AEM's deterministic health score is concerning with a Piotroski F-Score of 4/9, indicating marginal financial stability, while the absence of an Altman Z-Score limits distress risk assessment. Despite strong profitability metrics—ROE of 15.67%, gross margin of 70.24%, and robust earnings growth of 85.8% YoY—the stock trades at a premium valuation (P/E 31.23 vs sector avg 25.89) above both the Graham Number ($85.07) and intrinsic value estimate ($202.66). Strong recent price performance (+145% 1Y) and analyst buy recommendation are counterbalanced by weak technical trend (10/100) and limited insider sentiment (40/100). The balance between operational strength and valuation concerns leads to a neutral stance.

Strengths
Exceptional profitability with gross margin of 70.24% and operating margin of 53.10%, well above sector averages
Strong earnings growth: 85.8% YoY and 86% Q/Q, supported by consistent earnings beat streak (3 of last 4 quarters)
Very low leverage: Debt/Equity ratio of just 0.01, indicating conservative capital structure
Risks
Low Piotroski F-Score of 4/9 suggests weak financial health, particularly in earnings quality and leverage trends
Valuation premium: Current price ($214.54) exceeds both Graham Number ($85.07) and intrinsic value ($202.66)
Weak technical trend score of 10/100 indicates deteriorating price momentum near 52-week high
FRD NEUTRAL

FRD presents a classic value-trap profile, characterized by a very weak Piotroski F-Score of 2/9 indicating deteriorating fundamental health despite explosive revenue growth of 78.6%. While the stock is objectively undervalued relative to its Graham Number ($31.6) and trades at a low P/E of 8.15, the razor-thin profit margins (2.68%) and bearish technical trend (0/100) offset the valuation appeal. The discrepancy between the high current ratio (3.59) and lower quick ratio (0.91) suggests a heavy reliance on inventory, which is risky in the cyclical steel industry.
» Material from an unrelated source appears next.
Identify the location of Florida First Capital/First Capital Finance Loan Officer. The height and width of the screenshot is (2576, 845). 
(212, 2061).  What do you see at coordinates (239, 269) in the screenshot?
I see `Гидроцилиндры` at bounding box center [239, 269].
Overall, the strong top-line growth is not yet translating into fundamental financial strength.

Strengths
Exceptional YoY revenue growth of 78.60%
Deep value valuation with P/B of 0.91 and P/S of 0.22
Strong current ratio (3.59) indicating short-term liquidity
Risks
Critical fundamental weakness indicated by Piotroski F-Score of 2/9
Extremely thin profit margins (2.68%) leaving little room for error
Bearish technical trend (0/100) suggesting lack of market conviction

Compare Another Pair

AEM vs FRD: Head-to-Head Comparison

This page compares Agnico Eagle Mines Limited (AEM) and Friedman Industries, Incorporated (FRD) across key fundamental metrics including valuation ratios, profitability margins, growth rates, financial health indicators, and dividend metrics. Each metric highlights the better-performing stock so you can quickly identify relative strengths and weaknesses.

Our AI engine independently analyzes each company's financials, competitive position, and market conditions to produce a verdict (Bullish, Neutral, or Bearish) along with key strengths and risks. Use this comparison alongside your own research to make informed investment decisions.